■ Task statement:
Write out the entries below exactly as they stand. Skip every image.

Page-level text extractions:

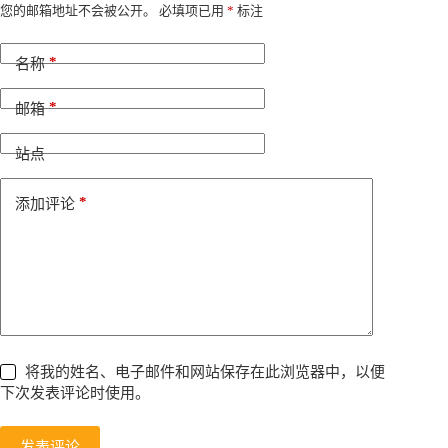
A
您的邮箱地址不会被公开。
必填项已用
*
标注
l
t
*
e
名称
r
n
*
邮箱
a
t
i
站点
v
e
*
添加评论
:
将我的姓名、电子邮件和网站保存在此浏览器中，以便
下次发表评论时使用。
发表评论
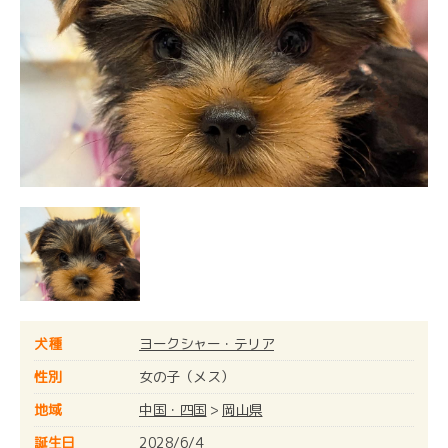
犬種
ヨークシャー・テリア
性別
女の子（メス）
地域
中国・四国
>
岡山県
誕生日
2028/6/4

■ Finished task:
A
您的邮箱地址不会被公开。
必填项已用
*
标注
l
t
*
e
名称
r
n
*
邮箱
a
t
i
站点
v
e
*
添加评论
:
将我的姓名、电子邮件和网站保存在此浏览器中，以便
下次发表评论时使用。
发表评论
犬種
ヨークシャー・テリア
性別
女の子（メス）
地域
中国・四国
>
岡山県
誕生日
2028/6/4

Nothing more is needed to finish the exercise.